Hyperpolarizability and operational magic wavelength in an optical lattice clock

TL;DR

This paper experimentally investigates light-induced frequency shifts in an $^{171}$Yb optical lattice clock, revealing an operational magic wavelength that minimizes trap depth sensitivity, crucial for achieving ultra-high clock accuracy.

Contribution

The study experimentally demonstrates the nonlinear scaling of light shifts with trap depth and identifies an operational magic wavelength for improved clock stability.

Findings

Light shifts scale nonlinearly with trap depth.

An operational magic wavelength minimizes frequency shifts.

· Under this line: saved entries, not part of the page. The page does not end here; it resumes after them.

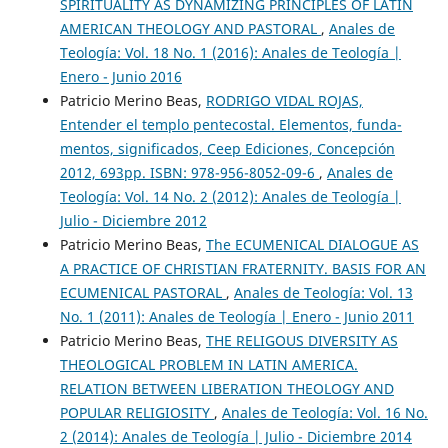
SPIRITUALITY AS DYNAMIZING PRINCIPLES OF LATIN
AMERICAN THEOLOGY AND PASTORAL
,
Anales de
Teología: Vol. 18 No. 1 (2016): Anales de Teología |
Enero - Junio 2016
Patricio Merino Beas,
RODRIGO VIDAL ROJAS,
Entender el templo pentecostal. Elementos, funda-
mentos, significados, Ceep Ediciones, Concepción
2012, 693pp. ISBN: 978-956-8052-09-6
,
Anales de
Teología: Vol. 14 No. 2 (2012): Anales de Teología |
Julio - Diciembre 2012
Patricio Merino Beas,
The ECUMENICAL DIALOGUE AS
A PRACTICE OF CHRISTIAN FRATERNITY. BASIS FOR AN
ECUMENICAL PASTORAL
,
Anales de Teología: Vol. 13
No. 1 (2011): Anales de Teología | Enero - Junio 2011
Patricio Merino Beas,
THE RELIGOUS DIVERSITY AS
THEOLOGICAL PROBLEM IN LATIN AMERICA.
RELATION BETWEEN LIBERATION THEOLOGY AND
POPULAR RELIGIOSITY
,
Anales de Teología: Vol. 16 No.
2 (2014): Anales de Teología | Julio - Diciembre 2014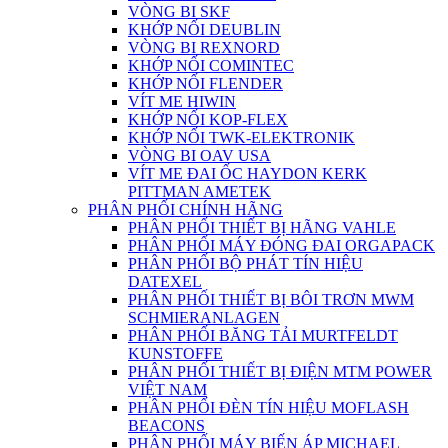
VÒNG BI SKF
KHỚP NỐI DEUBLIN
VÒNG BI REXNORD
KHỚP NỐI COMINTEC
KHỚP NỐI FLENDER
VÍT ME HIWIN
KHỚP NỐI KOP-FLEX
KHỚP NỐI TWK-ELEKTRONIK
VÒNG BI OAV USA
VÍT ME ĐAI ỐC HAYDON KERK
PITTMAN AMETEK
PHÂN PHỐI CHÍNH HÃNG
PHÂN PHỐI THIẾT BỊ HÃNG VAHLE
PHÂN PHỐI MÁY ĐÓNG ĐAI ORGAPACK
PHÂN PHỐI BỘ PHÁT TÍN HIỆU
DATEXEL
PHÂN PHỐI THIẾT BỊ BÔI TRƠN MWM
SCHMIERANLAGEN
PHÂN PHỐI BĂNG TẢI MURTFELDT
KUNSTOFFE
PHÂN PHỐI THIẾT BỊ ĐIỆN MTM POWER
VIỆT NAM
PHÂN PHỐI ĐÈN TÍN HIỆU MOFLASH
BEACONS
PHÂN PHỐI MÁY BIẾN ÁP MICHAEL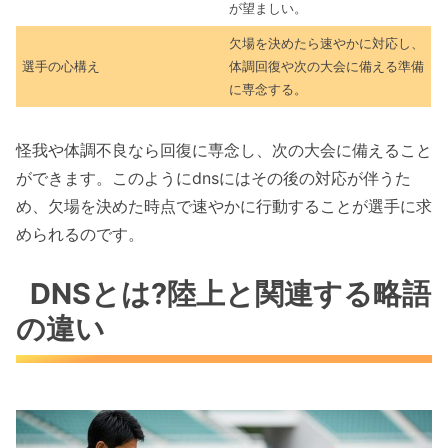
が望ましい。
欠場を決めたら速やかに対応し、
選手の心構え
体調回復や次の大会に備える準備
に専念する。
怪我や体調不良なら回復に専念し、次の大会に備えること
ができます。このようにdnsにはその後の対応が伴うた
め、欠場を決めた時点で速やかに行動することが選手に求
められるのです。
DNSとは?陸上と関連する略語
の違い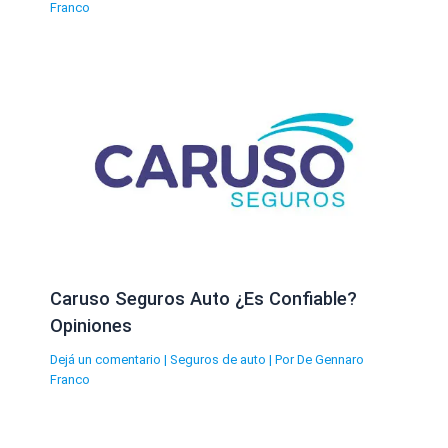
Franco
Caruso Seguros Auto ¿Es Confiable?
Opiniones
Dejá un comentario
|
Seguros de auto
| Por
De Gennaro
Franco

Temperature scales proportionally with trap depth.

Abstract

Optical clocks benefit from tight atomic confinement enabling extended interrogation times as well as Doppler- and recoil-free operation. However, these benefits come at the cost of frequency shifts that, if not properly controlled, may degrade clock accuracy. Numerous theoretical studies have predicted optical lattice clock frequency shifts that scale nonlinearly with trap depth. To experimentally observe and constrain these shifts in an $^{171}$Yb optical lattice clock, we construct a lattice enhancement cavity that exaggerates the light shifts. We observe an atomic temperature that is proportional to the optical trap depth, fundamentally altering the scaling of trap-induced light shifts and simplifying their parametrization. We identify an "operational" magic wavelength where frequency shifts are insensitive to changes in trap depth. These measurements and scaling analysis constitute an essential systematic characterization for clock operation at the $10^{-18}$ level and beyond.